• Directions for this task: All lines from the entries below that contain the string "бюджетный" should be copied out.

======== Exercise inputs ========

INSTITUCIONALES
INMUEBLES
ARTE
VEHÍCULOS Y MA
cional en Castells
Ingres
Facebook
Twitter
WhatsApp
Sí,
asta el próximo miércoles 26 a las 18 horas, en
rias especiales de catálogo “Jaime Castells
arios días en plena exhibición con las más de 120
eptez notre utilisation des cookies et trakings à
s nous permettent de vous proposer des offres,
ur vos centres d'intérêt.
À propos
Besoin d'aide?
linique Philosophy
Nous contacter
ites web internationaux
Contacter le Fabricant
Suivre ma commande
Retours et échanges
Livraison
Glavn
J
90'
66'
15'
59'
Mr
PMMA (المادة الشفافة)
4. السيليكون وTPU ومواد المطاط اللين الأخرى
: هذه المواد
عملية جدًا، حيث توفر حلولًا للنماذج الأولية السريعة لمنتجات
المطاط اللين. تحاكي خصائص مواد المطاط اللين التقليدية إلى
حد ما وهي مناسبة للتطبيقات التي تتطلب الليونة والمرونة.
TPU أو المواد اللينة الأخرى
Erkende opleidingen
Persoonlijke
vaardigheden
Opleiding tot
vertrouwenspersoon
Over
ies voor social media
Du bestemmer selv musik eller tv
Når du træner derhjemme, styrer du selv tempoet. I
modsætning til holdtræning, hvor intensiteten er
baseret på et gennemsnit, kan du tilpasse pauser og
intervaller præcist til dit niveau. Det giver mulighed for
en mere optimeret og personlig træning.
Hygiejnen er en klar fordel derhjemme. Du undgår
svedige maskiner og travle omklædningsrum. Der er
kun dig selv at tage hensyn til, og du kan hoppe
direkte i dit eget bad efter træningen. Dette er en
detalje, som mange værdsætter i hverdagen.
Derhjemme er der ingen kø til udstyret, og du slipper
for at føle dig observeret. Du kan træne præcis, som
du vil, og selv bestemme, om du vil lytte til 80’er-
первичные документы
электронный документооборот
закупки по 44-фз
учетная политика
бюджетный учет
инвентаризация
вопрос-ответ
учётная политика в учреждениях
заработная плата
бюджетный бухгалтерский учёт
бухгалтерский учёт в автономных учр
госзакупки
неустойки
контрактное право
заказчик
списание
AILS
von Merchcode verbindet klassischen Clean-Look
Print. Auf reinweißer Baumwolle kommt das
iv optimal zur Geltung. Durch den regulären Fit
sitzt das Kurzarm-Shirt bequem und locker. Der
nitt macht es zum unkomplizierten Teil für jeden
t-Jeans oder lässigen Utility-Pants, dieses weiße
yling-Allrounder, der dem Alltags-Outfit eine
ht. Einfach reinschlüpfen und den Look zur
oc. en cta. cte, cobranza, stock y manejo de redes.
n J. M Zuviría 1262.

========

• Solution:
бюджетный учет
бюджетный бухгалтерский учёт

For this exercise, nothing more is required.